Archive for the ‘Joseph Tomlin’ Tag

Richards Street – 700 block, east side (2)

We looked at the buildings to the north of here in the previous post. Here are several modest buildings, of which two (for now) are still standing. On the left is a three storey commercial building, 726 Richards, built in 1923 by B C Stevens Co. They were a medical supply company who had operated in the city for many years, and more accurately they were the Stevens (B.C.) Company Limited. Before they developed this building they were based in the main floor of the Passlin block, three doors down the street. The company opened its first office in Western Canada in 1889 in Vancouver under the direction of George Stevens, a son of the founder of the business. The Contract Record of 1 August 1923 referenced that “Work is to start at once on a store and warehouse, to cost $20,000, at 730-748 Richards St.; owners, B. C. Stevens Co Ltd., Vancouver; architect, Franklin Cross, 448 Seymour St., Vancouver”. The address was a bit inaccurate; the building permit identifies 730 Richards.
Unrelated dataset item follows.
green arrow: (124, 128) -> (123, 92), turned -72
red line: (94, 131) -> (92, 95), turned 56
It’s possible that the single storey 738 Richards was part of the same development – the two structures share a single lot. Next door at 742 Richards was another single storey commercial building. In 1920 owner A L Hood hired A E Henderson to carry out alterations to the property there costing $2,500, but we don’t know if the single storey building is the result of that investment, or a later development.

The four storey building on the right of the picture (748 Richards) was developed by Albert J Passage and Oliver Tomlin (hence Passlin). Albert was President of the Western Canada Trust Company, worth over $300,000 before its collapse in 1913. He was an American, born in Clairmont, Minnesota, and he moved to Canada in 1892. In 1901 was in Yale, working as a clerk in the railroad office. In 1909 he was in Vancouver, working as an accountant for the Great Northern Transfer Co. His success in real estate was fast; he only formed the Financial and Real estate brokerage with Oliver Tomlin around 1910. By 1911 he was living with his wife Mary, from New Brunswick, their 3-year-old son, Victor, her father, Goodwin Passage, and her brother, Ray Passage.
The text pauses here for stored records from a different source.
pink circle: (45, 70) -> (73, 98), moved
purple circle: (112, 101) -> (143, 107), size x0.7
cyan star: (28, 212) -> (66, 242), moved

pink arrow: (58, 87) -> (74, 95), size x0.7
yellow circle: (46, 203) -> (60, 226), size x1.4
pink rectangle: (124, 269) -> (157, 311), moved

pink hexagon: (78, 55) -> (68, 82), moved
With the collapse of the real estate business, and a war hitting the national economy, Albert, Mary and their son emigrated to the USA in 1916. By 1930 they were living in Mount Vernon, Westchester, New York, and had another son, Douglas, aged 8, who had been born in New York.

We’re reasonably certain Oliver Tomlin was from England, although he appears to have been missed in the 1911 Census. He shows up in Vancouver around 1908, when he was a shipper with the Albion Iron Works. A year later Passage and Tomlin were in the real estate business, with a series of permits for houses, and just one in 1910 for a larger building, this four storey apartment building on Richards, costing $35,000 and designed by W M Dodd. They sold their development to a real estate syndicate they had put together, with significant British money involved (shown by this article in the London Daily Standard from 1911). The headline shows that property bubbles are not new in the city.
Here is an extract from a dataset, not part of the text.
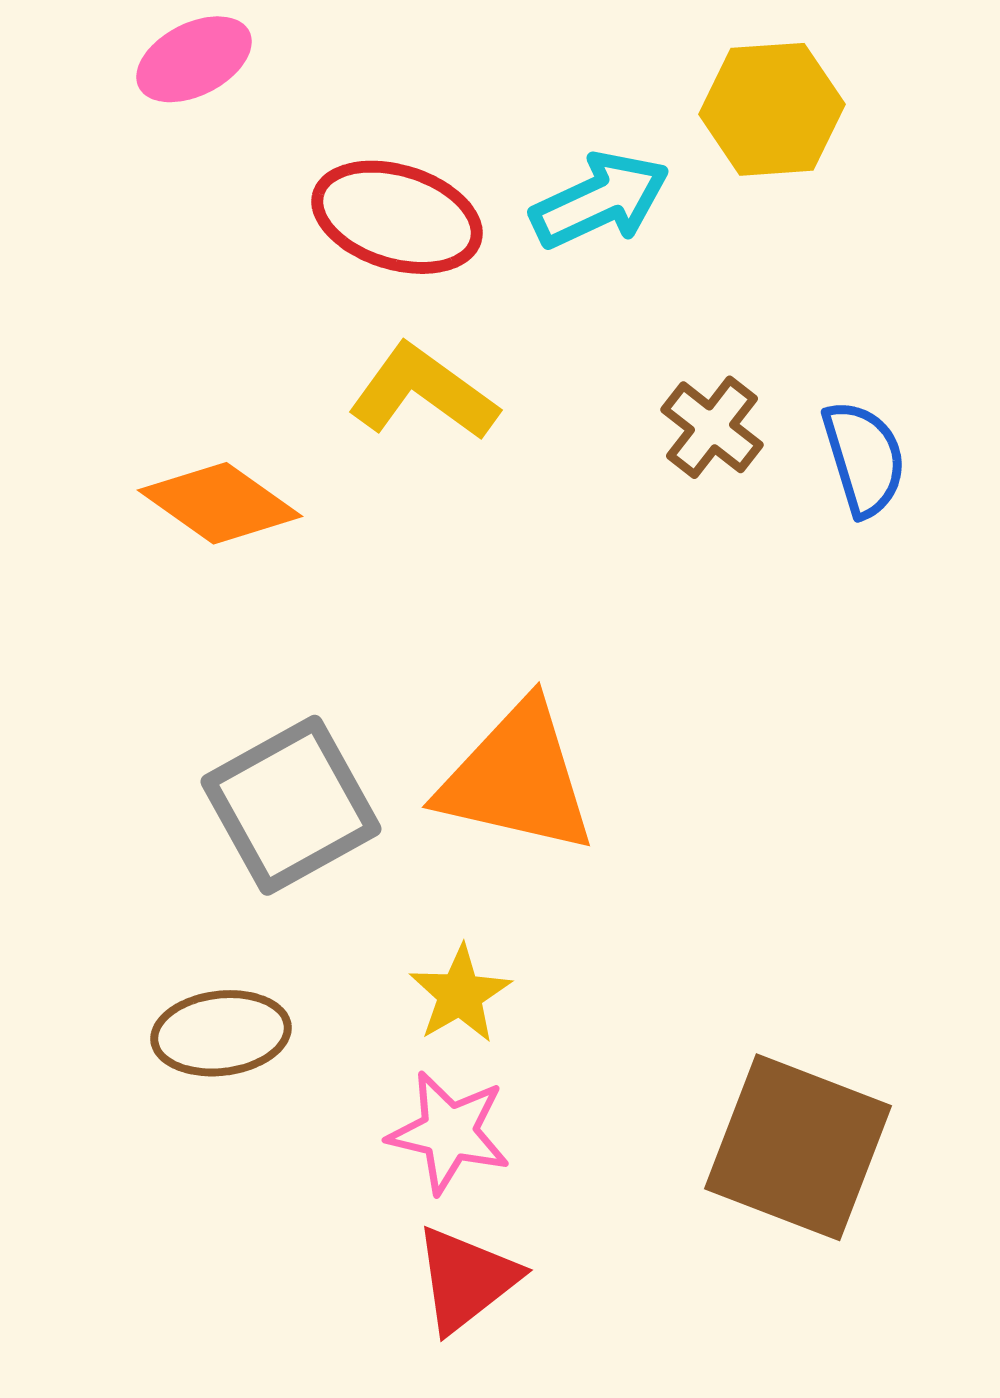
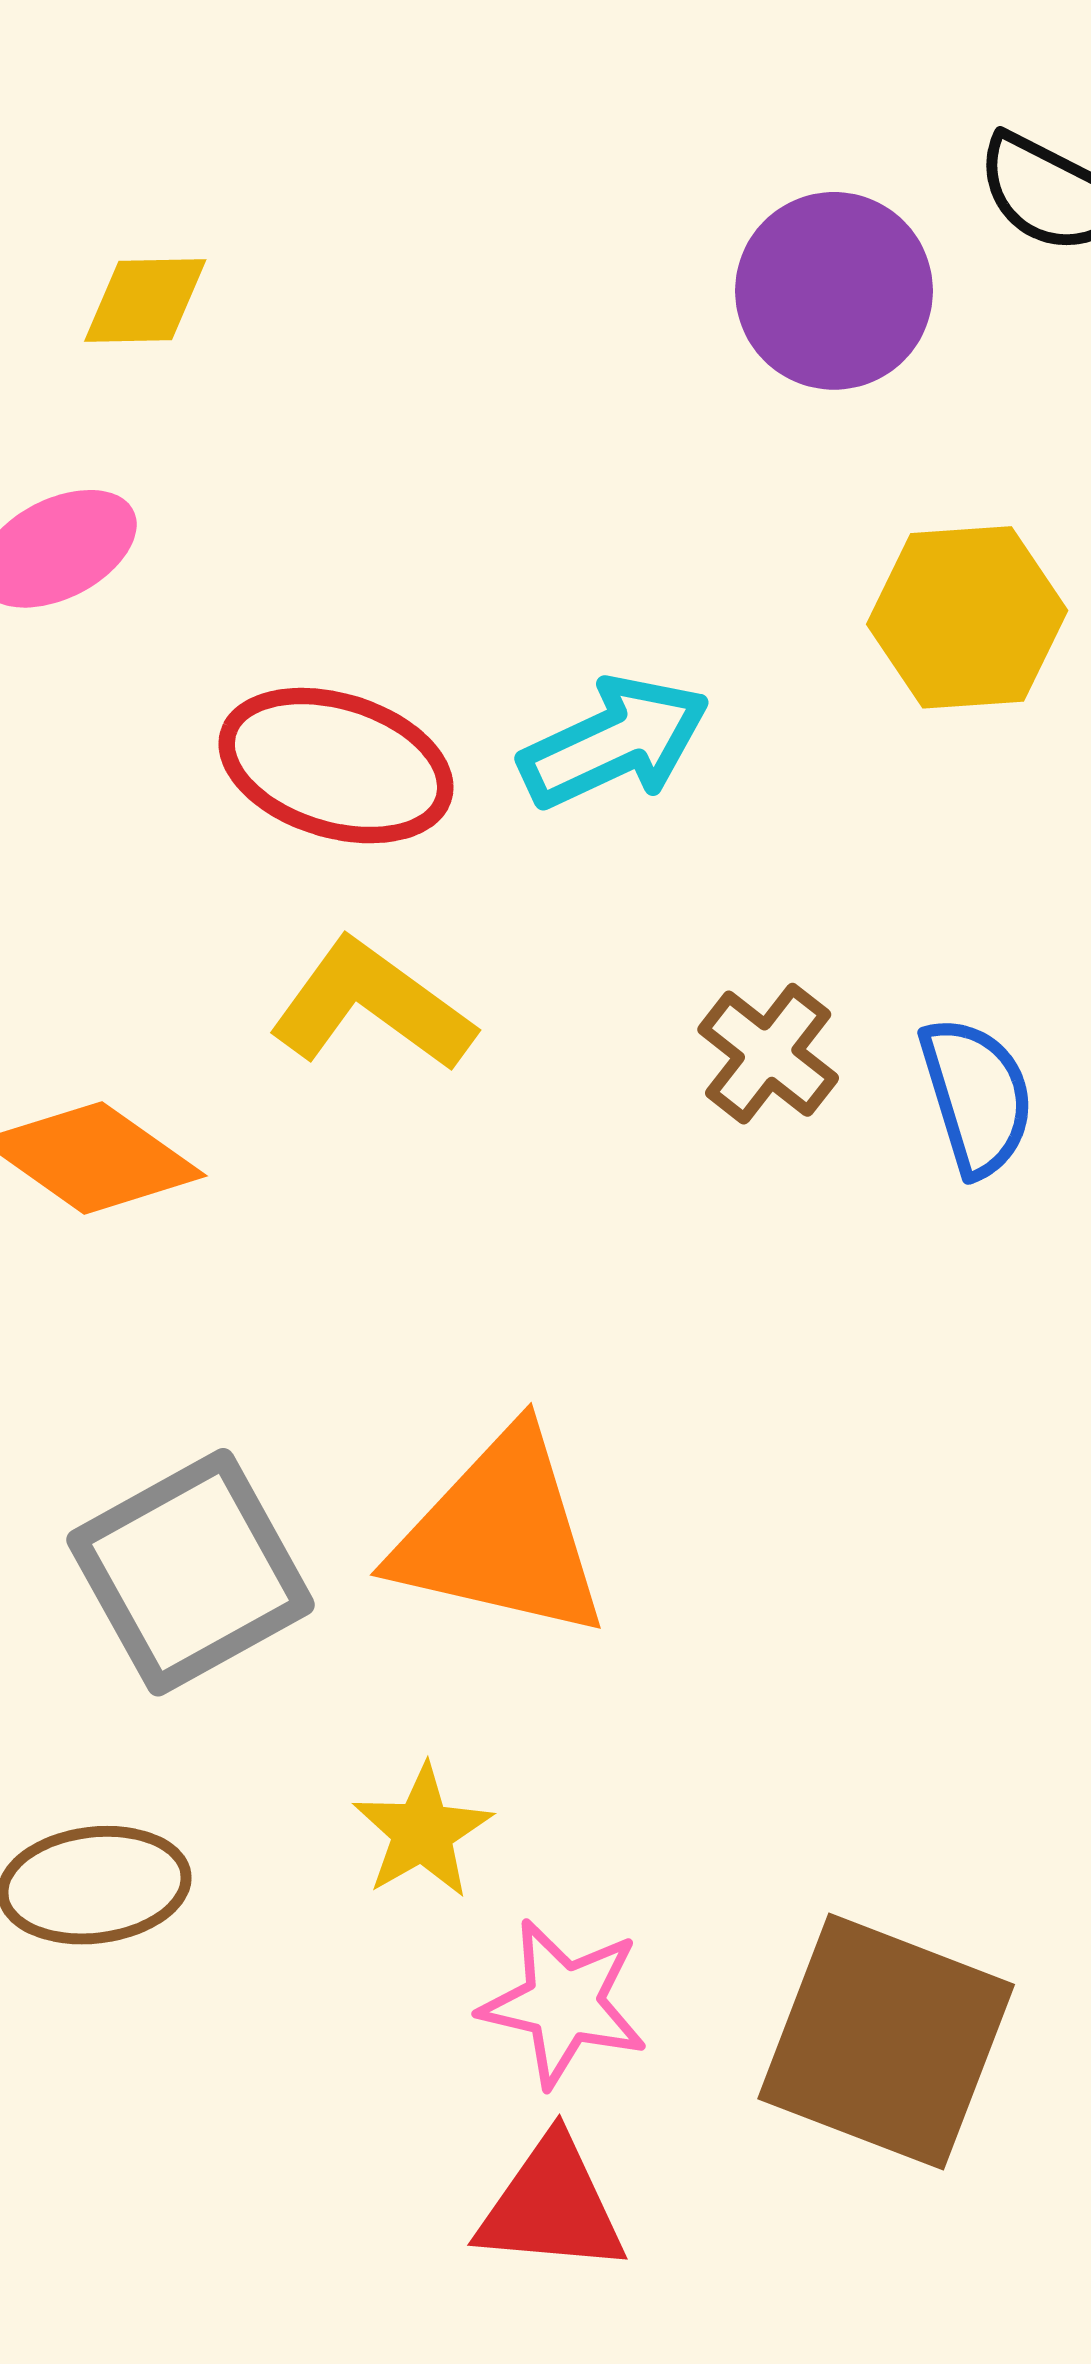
yellow hexagon: (772, 109) -> (967, 617), moved
pink star: (449, 1132) -> (564, 2003), moved
red triangle: (466, 1279) -> (551, 2206), moved, turned 43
By 1911 Oliver Tomlin was living in the Atlin Block on West Pender. The building in our image was known as the Passlin Hotel. (Given the conjunction of the names for this building, it seems a reasonable conjecture that Mr. Tomlin might have also developed the Atlin Block with a different partner). In 1917 Oliver Tomlin, and his English wife Louisa also emigrated to The USA, and in 1930 were living in Los Angeles. We’re reasonably confident this is the same Mr. Tomlin who was working as the Manager of a Real Estate Finance Company (and that’s why we think he was originally English)’

The Passlin block was demolished and redeveloped in 2007 as part of the L’Hermitage development which also has a hotel, two-storey retail and a condo tower. The Passlin, which was operating as an SRO hotel, was redeveloped as Doug Story Apartment residences, with 46 units managed by Coast Mental Health, named after an SRO resident who was a member of the Coast Resource Centre from 2001 until his death in 2006. The City of Vancouver made a small grant (of $720,000) to help fund the building, but most of the capital cost was carried by the developers, who received additional residential density for the tower. They then gave the building to the City of Vancouver as an air right parcel.